DATA EXCERPTS below:

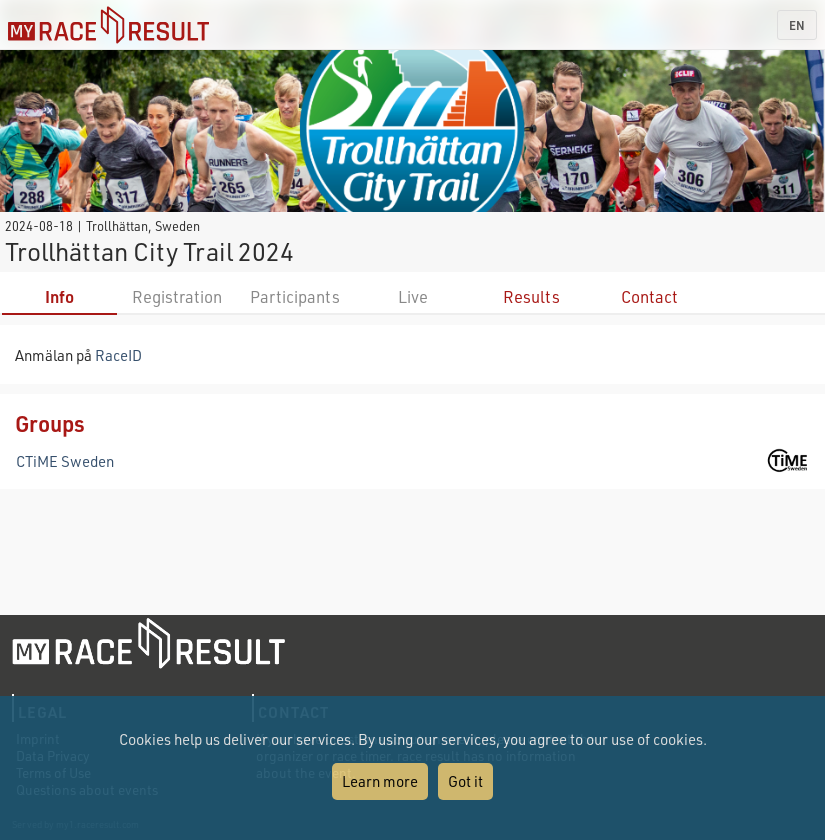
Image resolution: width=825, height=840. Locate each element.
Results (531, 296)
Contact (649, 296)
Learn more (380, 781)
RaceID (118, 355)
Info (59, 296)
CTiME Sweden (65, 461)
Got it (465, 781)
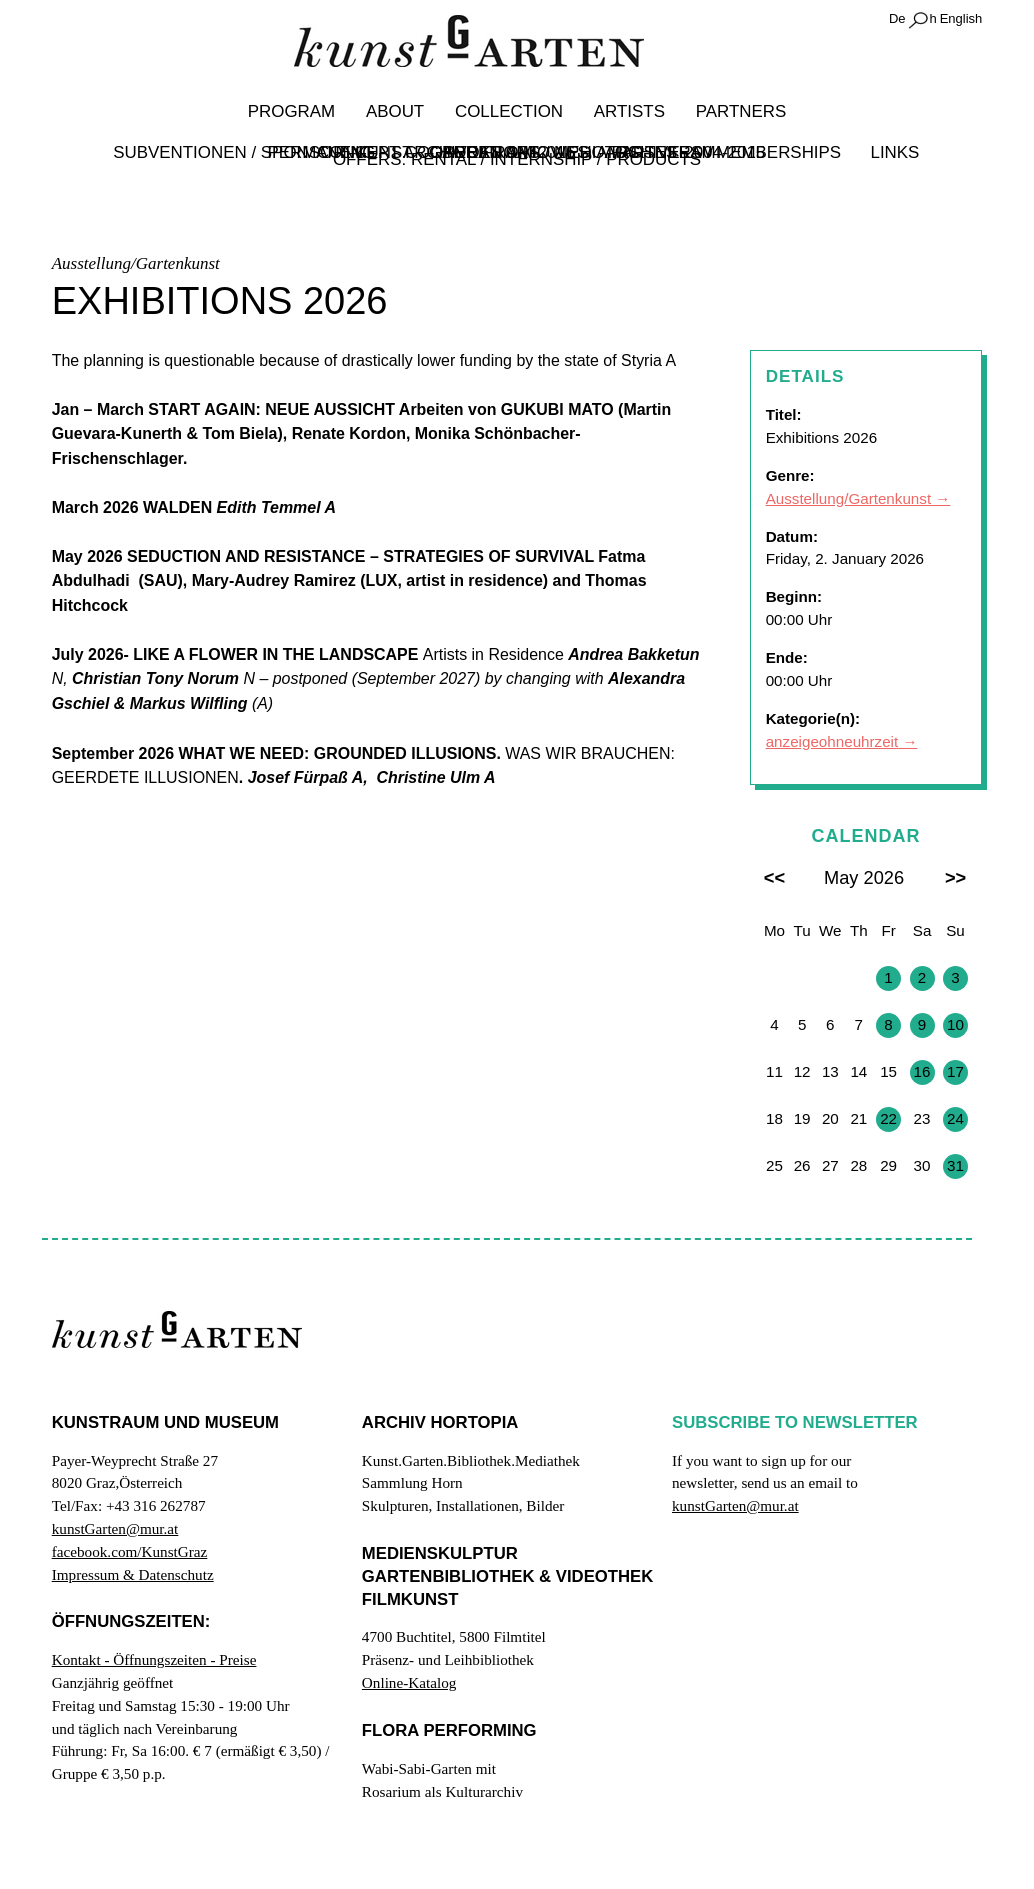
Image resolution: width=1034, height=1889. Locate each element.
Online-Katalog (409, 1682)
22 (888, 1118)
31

End of DATA EXCERPTS.

*TASK OBJECTIVE:* How many lines in the records above contain the word "Locate"? Reply with the number and nothing more.

*ANSWER FOR THIS EXERCISE:* 2